> _THE PROBLEM_
What is needed is an exact copy of the line with "uitvoeren van dakreparaties in" and all lines that follow it in the entries below, the last line included.

> _DATA FOR THIS EXERCISE_
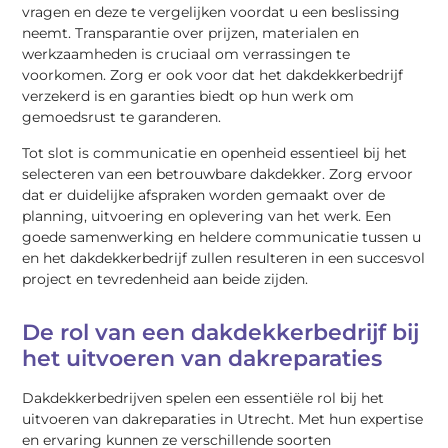
vragen en deze te vergelijken voordat u een beslissing
neemt. Transparantie over prijzen, materialen en
werkzaamheden is cruciaal om verrassingen te
voorkomen. Zorg er ook voor dat het dakdekkerbedrijf
verzekerd is en garanties biedt op hun werk om
gemoedsrust te garanderen.
Tot slot is communicatie en openheid essentieel bij het
selecteren van een betrouwbare dakdekker. Zorg ervoor
dat er duidelijke afspraken worden gemaakt over de
planning, uitvoering en oplevering van het werk. Een
goede samenwerking en heldere communicatie tussen u
en het dakdekkerbedrijf zullen resulteren in een succesvol
project en tevredenheid aan beide zijden.
De rol van een dakdekkerbedrijf bij
het uitvoeren van dakreparaties
Dakdekkerbedrijven spelen een essentiële rol bij het
uitvoeren van dakreparaties in Utrecht. Met hun expertise
en ervaring kunnen ze verschillende soorten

> _ANSWER_
uitvoeren van dakreparaties in Utrecht. Met hun expertise
en ervaring kunnen ze verschillende soorten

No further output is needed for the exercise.